When the class was ordered, no port in the Americas could handle ships of their size. However, the following suitable ports include Shanghai, Ningbo, Xiamen, Qingdao, Yantian, Hong Kong, Tanjung Pelepas, Singapore, and Colombo in Asia, and Rotterdam, Gothenburg, Wilhelmshaven, Bremerhaven, Southampton, London Gateway, Le Havre, Felixstowe, Gdańsk, Antwerp, and Algeciras in Europe. The ships will be too large for the New Panamax-sized locks on the Panama Canal, and their main route is expected to be Asia-Europe (through the Suez Canal). The draft of the Triple E class is 14.5 m, less than the SuezMax requirement of 55.9 ft at 59 m beam. Handling equipment at ports was the main constraint on size, rather than the dimensions of canals or straits. The container port handling speed can be 29 moves per hour in Tanger-Med, or 37 in Rotterdam (215 per ship).

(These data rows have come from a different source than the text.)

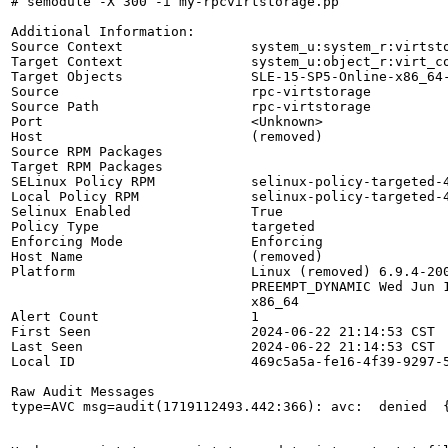
# semodule -X 300 -i my-rpcvirtstorage.pp

Additional Information:

Source Context                system_u:system_r:virtsto
Target Context                system_u:object_r:virt_co
Target Objects                SLE-15-SP5-Online-x86_64-
Source                        rpc-virtstorage

Source Path                   rpc-virtstorage

Port                          <Unknown>

Host                          (removed)

Source RPM Packages           

Target RPM Packages           

SELinux Policy RPM            selinux-policy-targeted-4
Local Policy RPM              selinux-policy-targeted-4
Selinux Enabled               True

Policy Type                   targeted

Enforcing Mode                Enforcing

Host Name                     (removed)

Platform                      Linux (removed) 6.9.4-200
                              PREEMPT_DYNAMIC Wed Jun 1
                              x86_64

Alert Count                   1

First Seen                    2024-06-22 21:14:53 CST

Last Seen                     2024-06-22 21:14:53 CST

Local ID                      469c5a5a-fe16-4f39-9297-5
Raw Audit Messages

type=AVC msg=audit(1719112493.442:366): avc:  denied  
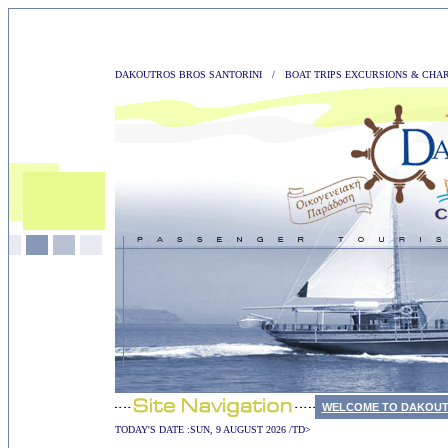
DAKOUTROS BROS SANTORINI
/
BOAT TRIPS EXCURSIONS & CHA
WELCOME TO DAKOUT
TODAY'S DATE :
SUN, 9 AUGUST 2026 /TD>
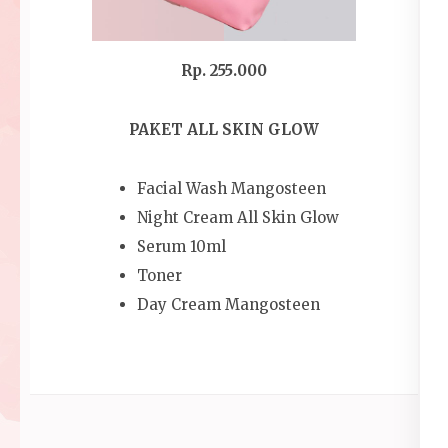
Rp. 255.000
PAKET ALL SKIN GLOW
Facial Wash Mangosteen
Night Cream All Skin Glow
Serum 10ml
Toner
Day Cream Mangosteen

Anchor and mooring winch systems are being supplied by TTS Marine.

==Market==
Maersk Line planned to use the ships on routes between Europe and Asia. In 2008, there was a reduction in demand for container transport caused by economic recessions in many countries. This left shipping lines in financial difficulties in 2009, with surplus capacity in their ships. Some ships were laid up or scrapped. However, there was a sudden resurgence of demand for container transport in 2010; Maersk Line posted its largest ever profit, and orders for new ships increased, leading to fresh concerns about future overcapacity. The market was still characterized by overcapacity and decreasing prices for new ships in 2013. China Shipping Container Lines ordered five ships with a capacity of 18,400 TEU from Hyundai Heavy Industries, topping the Triple E class, with delivery from late 2014. United Arab Shipping Company has ordered (also from Hyundai) five slightly larger ships and five ships larger than the Maersk E class. Several other larger ships have been ordered by the industry.

Slow steaming, as used by the Triple E class, is one way of maximizing capacity and reducing fuel consumption. The order for many big ships is a gamble on Maersk's part that Chinese exports will continue to grow. Lack of market growth in the second half of 2012 caused Maersk to postpone a decision on how to use the Triple E class. Five Triple E-class vessels were to be delivered in 2013, with an impact sometime in 2014 with eight or nine Triple E-class vessels operating. Maersk already uses approximately 100 ships on the Asia-Europe route, which is their most important. SeaIntel expects about 46 ships with more than 10,000 TEU each to be delivered worldwide in 2013. The construction of newer, larger ships has influenced development plans at ports such as London Gateway and JadeWeserPort in Wilhelmshaven (Germany), and Algeciras and Tanjung had bigger cranes installed. The maximum number of TEUs carried in one trip was 18,024 in January 2015, in Algeciras, Spain.